───── Data to examine ─────

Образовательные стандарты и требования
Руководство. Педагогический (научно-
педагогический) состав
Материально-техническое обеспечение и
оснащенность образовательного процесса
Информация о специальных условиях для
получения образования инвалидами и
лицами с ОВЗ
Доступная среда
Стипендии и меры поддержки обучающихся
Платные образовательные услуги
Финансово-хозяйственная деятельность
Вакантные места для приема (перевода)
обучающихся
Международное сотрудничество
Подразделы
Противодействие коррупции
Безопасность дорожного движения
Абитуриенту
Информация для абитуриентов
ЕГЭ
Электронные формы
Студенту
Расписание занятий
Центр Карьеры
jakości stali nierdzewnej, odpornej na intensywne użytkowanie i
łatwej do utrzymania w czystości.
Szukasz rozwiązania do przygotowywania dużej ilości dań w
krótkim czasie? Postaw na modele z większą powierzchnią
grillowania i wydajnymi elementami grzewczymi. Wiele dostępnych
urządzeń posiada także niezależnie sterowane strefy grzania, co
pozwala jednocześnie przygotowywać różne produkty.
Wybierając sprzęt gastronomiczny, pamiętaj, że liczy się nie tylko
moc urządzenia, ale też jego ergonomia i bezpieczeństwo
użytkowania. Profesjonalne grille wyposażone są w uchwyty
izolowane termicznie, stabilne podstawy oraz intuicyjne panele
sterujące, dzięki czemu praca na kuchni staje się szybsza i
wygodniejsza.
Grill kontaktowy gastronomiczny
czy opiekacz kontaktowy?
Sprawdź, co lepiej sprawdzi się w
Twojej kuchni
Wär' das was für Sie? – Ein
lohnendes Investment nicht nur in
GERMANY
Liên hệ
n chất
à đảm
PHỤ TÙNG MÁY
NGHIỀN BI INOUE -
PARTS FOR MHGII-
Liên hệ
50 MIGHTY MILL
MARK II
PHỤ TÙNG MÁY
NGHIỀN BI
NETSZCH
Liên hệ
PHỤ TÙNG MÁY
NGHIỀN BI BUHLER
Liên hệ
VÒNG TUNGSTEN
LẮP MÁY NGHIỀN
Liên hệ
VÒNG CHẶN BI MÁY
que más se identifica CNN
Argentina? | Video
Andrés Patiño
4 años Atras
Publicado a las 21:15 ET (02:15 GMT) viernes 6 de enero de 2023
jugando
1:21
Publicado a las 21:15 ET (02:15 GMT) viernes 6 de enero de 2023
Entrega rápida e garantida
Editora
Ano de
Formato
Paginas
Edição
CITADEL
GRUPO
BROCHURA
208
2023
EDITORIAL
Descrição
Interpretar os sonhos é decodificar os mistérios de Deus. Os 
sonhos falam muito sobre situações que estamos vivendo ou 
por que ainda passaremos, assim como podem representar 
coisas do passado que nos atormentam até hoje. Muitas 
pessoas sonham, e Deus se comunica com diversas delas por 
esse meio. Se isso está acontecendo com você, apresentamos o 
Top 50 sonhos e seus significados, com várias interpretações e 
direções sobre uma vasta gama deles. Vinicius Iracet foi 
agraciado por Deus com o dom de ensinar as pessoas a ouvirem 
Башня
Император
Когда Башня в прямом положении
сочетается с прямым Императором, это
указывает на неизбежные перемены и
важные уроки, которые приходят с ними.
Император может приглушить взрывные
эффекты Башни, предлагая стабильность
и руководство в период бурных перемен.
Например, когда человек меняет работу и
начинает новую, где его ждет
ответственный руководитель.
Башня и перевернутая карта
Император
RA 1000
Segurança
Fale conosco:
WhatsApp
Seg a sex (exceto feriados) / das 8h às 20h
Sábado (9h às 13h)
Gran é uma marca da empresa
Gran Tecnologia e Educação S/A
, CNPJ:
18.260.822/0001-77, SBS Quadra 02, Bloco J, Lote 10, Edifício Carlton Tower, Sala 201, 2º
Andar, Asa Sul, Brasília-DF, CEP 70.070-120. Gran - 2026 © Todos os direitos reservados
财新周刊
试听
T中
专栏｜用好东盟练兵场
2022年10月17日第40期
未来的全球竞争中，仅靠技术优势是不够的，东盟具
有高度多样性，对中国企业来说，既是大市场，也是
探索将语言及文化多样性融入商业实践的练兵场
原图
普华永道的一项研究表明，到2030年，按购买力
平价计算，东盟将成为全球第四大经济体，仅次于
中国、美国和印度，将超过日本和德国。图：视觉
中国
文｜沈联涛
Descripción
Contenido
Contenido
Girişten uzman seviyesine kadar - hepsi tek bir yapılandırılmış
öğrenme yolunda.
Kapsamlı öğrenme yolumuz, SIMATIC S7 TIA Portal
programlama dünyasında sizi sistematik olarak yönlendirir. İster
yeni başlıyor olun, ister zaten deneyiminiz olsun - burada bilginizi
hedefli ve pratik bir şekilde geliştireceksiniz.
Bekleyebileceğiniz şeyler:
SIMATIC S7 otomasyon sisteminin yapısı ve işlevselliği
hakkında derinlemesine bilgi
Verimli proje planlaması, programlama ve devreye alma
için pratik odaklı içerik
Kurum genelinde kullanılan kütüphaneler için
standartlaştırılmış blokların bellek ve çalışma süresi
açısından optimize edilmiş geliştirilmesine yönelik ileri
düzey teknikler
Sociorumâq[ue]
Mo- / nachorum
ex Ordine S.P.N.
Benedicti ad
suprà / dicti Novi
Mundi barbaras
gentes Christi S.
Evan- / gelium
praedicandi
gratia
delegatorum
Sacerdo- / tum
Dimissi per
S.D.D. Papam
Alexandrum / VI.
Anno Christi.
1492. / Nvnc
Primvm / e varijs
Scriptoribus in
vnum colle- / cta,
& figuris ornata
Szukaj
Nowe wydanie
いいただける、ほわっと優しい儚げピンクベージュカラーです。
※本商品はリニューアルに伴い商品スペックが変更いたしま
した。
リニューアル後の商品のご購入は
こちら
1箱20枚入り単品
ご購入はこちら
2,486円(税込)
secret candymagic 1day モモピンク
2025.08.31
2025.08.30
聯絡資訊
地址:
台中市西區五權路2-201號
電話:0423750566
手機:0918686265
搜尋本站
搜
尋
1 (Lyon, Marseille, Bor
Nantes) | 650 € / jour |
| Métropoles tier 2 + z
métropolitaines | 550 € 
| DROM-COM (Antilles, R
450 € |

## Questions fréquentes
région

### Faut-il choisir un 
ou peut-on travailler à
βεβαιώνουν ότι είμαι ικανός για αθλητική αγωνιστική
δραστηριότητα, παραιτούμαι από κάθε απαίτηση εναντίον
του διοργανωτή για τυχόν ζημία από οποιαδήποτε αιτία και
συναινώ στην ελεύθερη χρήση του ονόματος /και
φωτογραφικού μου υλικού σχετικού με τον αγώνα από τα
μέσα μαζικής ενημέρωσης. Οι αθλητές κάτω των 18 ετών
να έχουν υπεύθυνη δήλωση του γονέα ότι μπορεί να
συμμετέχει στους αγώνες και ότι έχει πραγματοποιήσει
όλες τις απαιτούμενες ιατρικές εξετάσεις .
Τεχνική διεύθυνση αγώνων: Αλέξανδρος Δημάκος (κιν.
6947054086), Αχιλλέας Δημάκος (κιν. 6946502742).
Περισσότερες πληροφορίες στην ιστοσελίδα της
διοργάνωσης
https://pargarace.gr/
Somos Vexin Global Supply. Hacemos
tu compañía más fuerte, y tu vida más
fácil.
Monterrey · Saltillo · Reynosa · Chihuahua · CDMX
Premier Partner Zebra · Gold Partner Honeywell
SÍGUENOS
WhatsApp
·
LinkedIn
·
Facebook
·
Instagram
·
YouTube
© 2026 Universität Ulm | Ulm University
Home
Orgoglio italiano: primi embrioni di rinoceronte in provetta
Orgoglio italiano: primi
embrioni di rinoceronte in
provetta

─────

Set down the data above once more so that nothing differs from the original.

Образовательные стандарты и требования
Руководство. Педагогический (научно-
педагогический) состав
Материально-техническое обеспечение и
оснащенность образовательного процесса
Информация о специальных условиях для
получения образования инвалидами и
лицами с ОВЗ
Доступная среда
Стипендии и меры поддержки обучающихся
Платные образовательные услуги
Финансово-хозяйственная деятельность
Вакантные места для приема (перевода)
обучающихся
Международное сотрудничество
Подразделы
Противодействие коррупции
Безопасность дорожного движения
Абитуриенту
Информация для абитуриентов
ЕГЭ
Электронные формы
Студенту
Расписание занятий
Центр Карьеры
jakości stali nierdzewnej, odpornej na intensywne użytkowanie i
łatwej do utrzymania w czystości.
Szukasz rozwiązania do przygotowywania dużej ilości dań w
krótkim czasie? Postaw na modele z większą powierzchnią
grillowania i wydajnymi elementami grzewczymi. Wiele dostępnych
urządzeń posiada także niezależnie sterowane strefy grzania, co
pozwala jednocześnie przygotowywać różne produkty.
Wybierając sprzęt gastronomiczny, pamiętaj, że liczy się nie tylko
moc urządzenia, ale też jego ergonomia i bezpieczeństwo
użytkowania. Profesjonalne grille wyposażone są w uchwyty
izolowane termicznie, stabilne podstawy oraz intuicyjne panele
sterujące, dzięki czemu praca na kuchni staje się szybsza i
wygodniejsza.
Grill kontaktowy gastronomiczny
czy opiekacz kontaktowy?
Sprawdź, co lepiej sprawdzi się w
Twojej kuchni
Wär' das was für Sie? – Ein
lohnendes Investment nicht nur in
GERMANY
Liên hệ
n chất
à đảm
PHỤ TÙNG MÁY
NGHIỀN BI INOUE -
PARTS FOR MHGII-
Liên hệ
50 MIGHTY MILL
MARK II
PHỤ TÙNG MÁY
NGHIỀN BI
NETSZCH
Liên hệ
PHỤ TÙNG MÁY
NGHIỀN BI BUHLER
Liên hệ
VÒNG TUNGSTEN
LẮP MÁY NGHIỀN
Liên hệ
VÒNG CHẶN BI MÁY
que más se identifica CNN
Argentina? | Video
Andrés Patiño
4 años Atras
Publicado a las 21:15 ET (02:15 GMT) viernes 6 de enero de 2023
jugando
1:21
Publicado a las 21:15 ET (02:15 GMT) viernes 6 de enero de 2023
Entrega rápida e garantida
Editora
Ano de
Formato
Paginas
Edição
CITADEL
GRUPO
BROCHURA
208
2023
EDITORIAL
Descrição
Interpretar os sonhos é decodificar os mistérios de Deus. Os 
sonhos falam muito sobre situações que estamos vivendo ou 
por que ainda passaremos, assim como podem representar 
coisas do passado que nos atormentam até hoje. Muitas 
pessoas sonham, e Deus se comunica com diversas delas por 
esse meio. Se isso está acontecendo com você, apresentamos o 
Top 50 sonhos e seus significados, com várias interpretações e 
direções sobre uma vasta gama deles. Vinicius Iracet foi 
agraciado por Deus com o dom de ensinar as pessoas a ouvirem 
Башня
Император
Когда Башня в прямом положении
сочетается с прямым Императором, это
указывает на неизбежные перемены и
важные уроки, которые приходят с ними.
Император может приглушить взрывные
эффекты Башни, предлагая стабильность
и руководство в период бурных перемен.
Например, когда человек меняет работу и
начинает новую, где его ждет
ответственный руководитель.
Башня и перевернутая карта
Император
RA 1000
Segurança
Fale conosco:
WhatsApp
Seg a sex (exceto feriados) / das 8h às 20h
Sábado (9h às 13h)
Gran é uma marca da empresa
Gran Tecnologia e Educação S/A
, CNPJ:
18.260.822/0001-77, SBS Quadra 02, Bloco J, Lote 10, Edifício Carlton Tower, Sala 201, 2º
Andar, Asa Sul, Brasília-DF, CEP 70.070-120. Gran - 2026 © Todos os direitos reservados
财新周刊
试听
T中
专栏｜用好东盟练兵场
2022年10月17日第40期
未来的全球竞争中，仅靠技术优势是不够的，东盟具
有高度多样性，对中国企业来说，既是大市场，也是
探索将语言及文化多样性融入商业实践的练兵场
原图
普华永道的一项研究表明，到2030年，按购买力
平价计算，东盟将成为全球第四大经济体，仅次于
中国、美国和印度，将超过日本和德国。图：视觉
中国
文｜沈联涛
Descripción
Contenido
Contenido
Girişten uzman seviyesine kadar - hepsi tek bir yapılandırılmış
öğrenme yolunda.
Kapsamlı öğrenme yolumuz, SIMATIC S7 TIA Portal
programlama dünyasında sizi sistematik olarak yönlendirir. İster
yeni başlıyor olun, ister zaten deneyiminiz olsun - burada bilginizi
hedefli ve pratik bir şekilde geliştireceksiniz.
Bekleyebileceğiniz şeyler:
SIMATIC S7 otomasyon sisteminin yapısı ve işlevselliği
hakkında derinlemesine bilgi
Verimli proje planlaması, programlama ve devreye alma
için pratik odaklı içerik
Kurum genelinde kullanılan kütüphaneler için
standartlaştırılmış blokların bellek ve çalışma süresi
açısından optimize edilmiş geliştirilmesine yönelik ileri
düzey teknikler
Sociorumâq[ue]
Mo- / nachorum
ex Ordine S.P.N.
Benedicti ad
suprà / dicti Novi
Mundi barbaras
gentes Christi S.
Evan- / gelium
praedicandi
gratia
delegatorum
Sacerdo- / tum
Dimissi per
S.D.D. Papam
Alexandrum / VI.
Anno Christi.
1492. / Nvnc
Primvm / e varijs
Scriptoribus in
vnum colle- / cta,
& figuris ornata
Szukaj
Nowe wydanie
いいただける、ほわっと優しい儚げピンクベージュカラーです。
※本商品はリニューアルに伴い商品スペックが変更いたしま
した。
リニューアル後の商品のご購入は
こちら
1箱20枚入り単品
ご購入はこちら
2,486円(税込)
secret candymagic 1day モモピンク
2025.08.31
2025.08.30
聯絡資訊
地址:
台中市西區五權路2-201號
電話:0423750566
手機:0918686265
搜尋本站
搜
尋
1 (Lyon, Marseille, Bor
Nantes) | 650 € / jour |
| Métropoles tier 2 + z
métropolitaines | 550 € 
| DROM-COM (Antilles, R
450 € |

## Questions fréquentes
région

### Faut-il choisir un 
ou peut-on travailler à
βεβαιώνουν ότι είμαι ικανός για αθλητική αγωνιστική
δραστηριότητα, παραιτούμαι από κάθε απαίτηση εναντίον
του διοργανωτή για τυχόν ζημία από οποιαδήποτε αιτία και
συναινώ στην ελεύθερη χρήση του ονόματος /και
φωτογραφικού μου υλικού σχετικού με τον αγώνα από τα
μέσα μαζικής ενημέρωσης. Οι αθλητές κάτω των 18 ετών
να έχουν υπεύθυνη δήλωση του γονέα ότι μπορεί να
συμμετέχει στους αγώνες και ότι έχει πραγματοποιήσει
όλες τις απαιτούμενες ιατρικές εξετάσεις .
Τεχνική διεύθυνση αγώνων: Αλέξανδρος Δημάκος (κιν.
6947054086), Αχιλλέας Δημάκος (κιν. 6946502742).
Περισσότερες πληροφορίες στην ιστοσελίδα της
διοργάνωσης
https://pargarace.gr/
Somos Vexin Global Supply. Hacemos
tu compañía más fuerte, y tu vida más
fácil.
Monterrey · Saltillo · Reynosa · Chihuahua · CDMX
Premier Partner Zebra · Gold Partner Honeywell
SÍGUENOS
WhatsApp
·
LinkedIn
·
Facebook
·
Instagram
·
YouTube
© 2026 Universität Ulm | Ulm University
Home
Orgoglio italiano: primi embrioni di rinoceronte in provetta
Orgoglio italiano: primi
embrioni di rinoceronte in
provetta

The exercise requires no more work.